Не вопрос для Сократа, есть ли «свое» и что такое «свое», свое каждый сам знает, — забота его в другом, отличить настоящее свое, собственно свое от своего принадлежности, чем мы на этом курсе «Собственность» много занимались. 127 с: тем важнее отличить свое принадлежности, свое собственности от собственно своего, что обычно человек мимо собственно своего промахивается, влипает в свое собственности, понятой тоже не как собственно собственность, а юридически. Школа путь к родному. Платон вводит «свое» и «что–то из своего», т. е. вещи к своему как–то отнесенные — как ботинок отнесен к ноге, кольцо к пальцу (о единстве Средиземноморья: эти примеры ботинка и кольца, как часто у философов, кажутся случайными, и комментарием к этим примерам лучшим был бы Исайя, гл. 3 ст. 16 и до конца этой главы, где не тем заняты дочери Сиона, не своим не Господним, «надменны и ходят, подняв шею и обольщая взорами, и гремят цепочками на ногах», и «отнимет Господь красивые цепочки на ногах и звездочки и луночки, серьги и ожерелья и опахала, увясла и запястья, и пояса, и сосудцы с духами, и привески волшебные, перстни и кольца в носу, верхнюю одежду и нижнюю, и платки, и кошельки, светлые тонкие епанчи и повязки, и покрывала». Они сейчас гордятся этим своим, но не это свое; это их собственность, но не собственное. Вопрос что такое «свое» правда ставится, но он тут же проваливается в бездну, узнай самого себя. Эта надпись — на храме, божеству. Она божественная. Древний безымянный схолиаст, скорее всего византийский может быть, чувствует это касание божественного в этом месте, он приводит двустишие:
Узнай себя в словах — невеликое дело [29],На деле же это знает один только бог. (Схолия к 129 а)
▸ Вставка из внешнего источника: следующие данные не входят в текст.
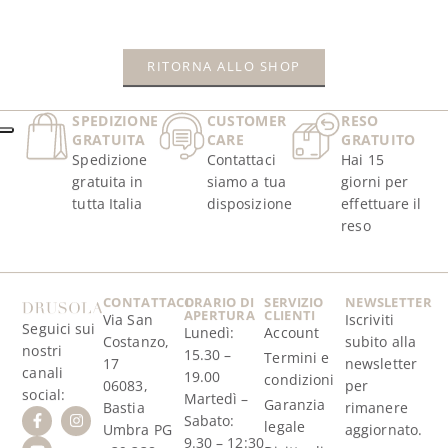
LEGGI TUTTO
RITORNA ALLO SHOP
SPEDIZIONE
CUSTOMER
RESO
GRATUITA
CARE
GRATUITO
Spedizione
Contattaci
Hai 15
gratuita in
siamo a tua
giorni per
tutta Italia
disposizione
effettuare il
reso
CONTATTACI
ORARIO DI
SERVIZIO
NEWSLETTER
APERTURA
CLIENTI
Via San
Iscriviti
Seguici sui
Lunedì:
Account
Costanzo,
subito alla
nostri
15.30 –
Termini e
17
newsletter
canali
19.00
condizioni
06083,
per
social:
Martedì –
Garanzia
Bastia
rimanere
Sabato:
legale
Umbra PG
aggiornato.
9.30 – 12:30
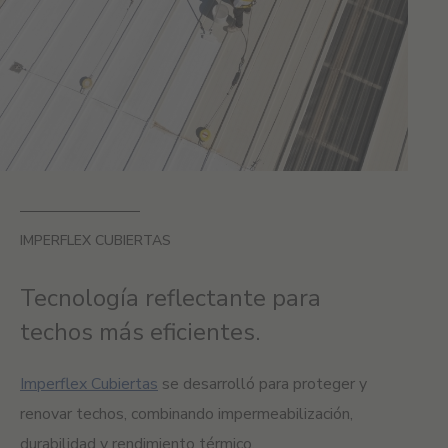
IMPERFLEX CUBIERTAS
Tecnología reflectante para
techos más eficientes.
Imperflex Cubiertas
se desarrolló para proteger y
renovar techos, combinando impermeabilización,
durabilidad y rendimiento térmico.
Этого Сократ не говорит, но знает, он говорит в своей манере, «может быть это и не легко», Алкивиад предполагает — может быть сверхтрудно, два шутника таких, что это «претрудно, труднее всего», παγχάλεπον 129 а. Схолиаст подсказывает: да вообще не человеческое дело, Бога.
Бог занят, нам говорят, самопознанием, самосозерцанием, он довлеет себе, он полон в себе и наслаждается, когда глядит в самого себя. Говорят, что это даже и у Аристотеля так прямо написано, Бог созерцает сам себя, как в зеркале, такую прекрасную данность. В свете того, вокруг чего мы топчемся уже сколько месяцев, почти год, мы, пожалуй, просто не будем больше верить таким сообщениям из истории философии. И в свете этой 128–129–й страницы «Алкивиада», где сближаются «свое» и «познай себя». Смысл этого божественного самосозерцания, наверное, в том, что Бог знает и один по–настоящему знает свое. — А человек, получается, и не знает собственно свое и никогда в полноте не узнает? Или в своем, в родном человек — Бог, они одно? Как вы тут решите? Свое, родное — одно человека и Бога?
***
Сократ как будто обжигается, когда от смиренного «не знаю; знаю, что не знаю», переходит к попытке знания, как в 129 е: «Что же такое человек». Чтобы знать это, надо «узнать себя самого». Но это трудно. Хорошо бы тогда узнать, что такое «самое само». Но и это наверное очень трудно; 130 d: достаточно нам рассмотреть каждую самость. Но и «самость» тоже не разбирается; диалог заканчивается темой «души», ψυχή. Обжигается потому, что и там, и там, и там, и в «самом себе», и в «самом самом», и просто в самом, и в душе — просвечивает вот это другое: Бог. Знание незнания было школой покинутых, одиноких, оторванных от Бога, трезвых, смиренных. Из той школы нищих, школы незнания почему надо было выходить, почему недостаточно было сказать, что мы не знаем кто такие мы?